WASHINGTON — Why hello fall! While the calendar may not officially mark the start of autumn just yet, temperatures tell a different story. A lot of the daytime highs Monday will only top out in…
WASHINGTON — Why hello fall! While the calendar may not officially mark the start of autumn just yet, temperatures tell a different story.
A lot of the daytime highs Monday will only top out in the 60s. The last time the D.C. region had daytime highs in the 60s was June 4, 2015. Temperatures will climb to back around normal this week, just in time for the autumnal equinox.
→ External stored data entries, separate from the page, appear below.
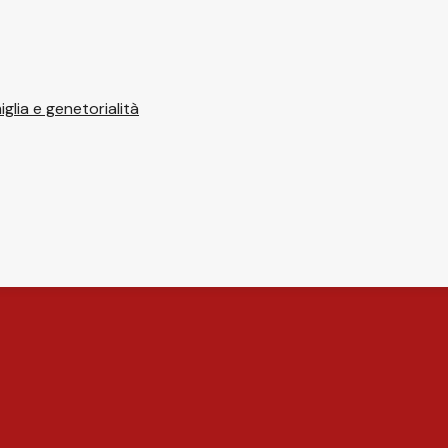
glia e genetorialità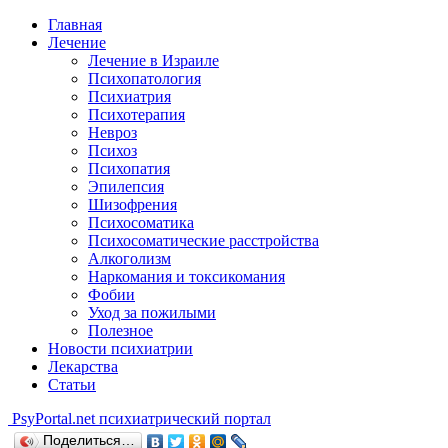
Главная
Лечение
Лечение в Израиле
Психопатология
Психиатрия
Психотерапия
Невроз
Психоз
Психопатия
Эпилепсия
Шизофрения
Психосоматика
Психосоматические расстройства
Алкоголизм
Наркомания и токсикомания
Фобии
Уход за пожилыми
Полезное
Новости психиатрии
Лекарства
Статьи
Psy
Portal.net
психиатрический портал
Поделиться…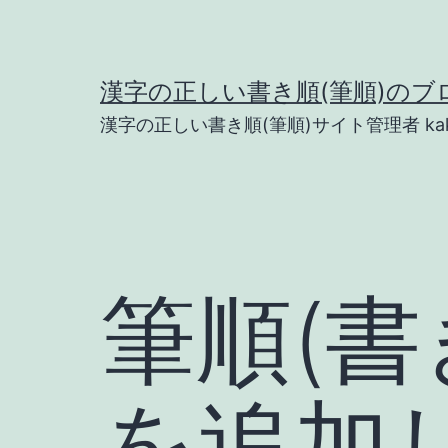
コ
ン
テ
漢字の正しい書き順(筆順)のブ
ン
漢字の正しい書き順(筆順)サイト管理者 kak
ツ
へ
ス
キ
ッ
筆順(書
プ
を追加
The autumnal equinox arrives precisely at 4:21 a.m. on Wednesday, Sept. 23. People celebrate this moment across the world because that is exactly the time when the sun passes directly over the equator. As you may recall, this happens twice a year — both in the spring and fall.
In Latin, the word “equinox” means “equal night” – “equi” meaning “equal” and “nox” meaning “night.” This signifies the equal parts of daylight and darkness. However, this is not always the case.
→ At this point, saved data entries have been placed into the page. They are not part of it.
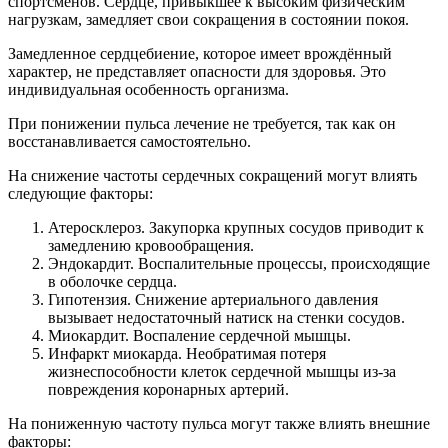
спортсменов. Сердце, привыкшее к высоким физическим
нагрузкам, замедляет свои сокращения в состоянии покоя.
Замедленное сердцебиение, которое имеет врождённый
характер, не представляет опасности для здоровья. Это
индивидуальная особенность организма.
При понижении пульса лечение не требуется, так как он
восстанавливается самостоятельно.
На снижение частоты сердечных сокращений могут влиять
следующие факторы:
Атеросклероз. Закупорка крупных сосудов приводит к
замедлению кровообращения.
Эндокардит. Воспалительные процессы, происходящие
в оболочке сердца.
Гипотензия. Снижение артериального давления
вызывает недостаточный натиск на стенки сосудов.
Миокардит. Воспаление сердечной мышцы.
Инфаркт миокарда. Необратимая потеря
жизнеспособности клеток сердечной мышцы из-за
повреждения коронарных артерий.
На пониженную частоту пульса могут также влиять внешние
факторы:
The sun will rise at 6:56 a.m. on Wednesday and will set at 7:04 p.m. This isn’t exactly equal. In fact, you will have to wait until Saturday, Sept. 26 to get the full equal light, equal night. The sunrise on Saturday is at 6:59 a.m. and the sunset will be at 6:59 p.m. EDT.
So what is going on here? Well, the atmosphere is to thank for this anomaly as well as the definition of sunrise and sunset. Sunrise occurs the moment the tip of the sun can be seen on the horizon, and sunset is the last minute the sun can be seen before it dips below the horizon. Also, keep in mind our atmosphere refracts, or bends, light, which makes it appear as if the sun is rising or setting earlier.
The true equinox occurs when the center of the sun’s disk crosses the celestial equator and this occurs at 4:21 a.m. EDT on Wednesday, Sept. 23. At the same time the equinox occurs in D.C., it occurs across the globe.
Temperatures on Wednesday will still be around 80 degrees, which is just slightly above the normal temperature for this time of year. However, you will notice that the hours of daylight will grow shorter up until the winter solstice, which begins at 11:49 p.m. EST on Dec. 21. This also will be the darkest day of the year, meaning the day with the least amount of daylight.
However, don’t put away those flip-flops just yet based on the calendar. According to the Climate Prediction Center, temperatures could be above average heading into the first week of October.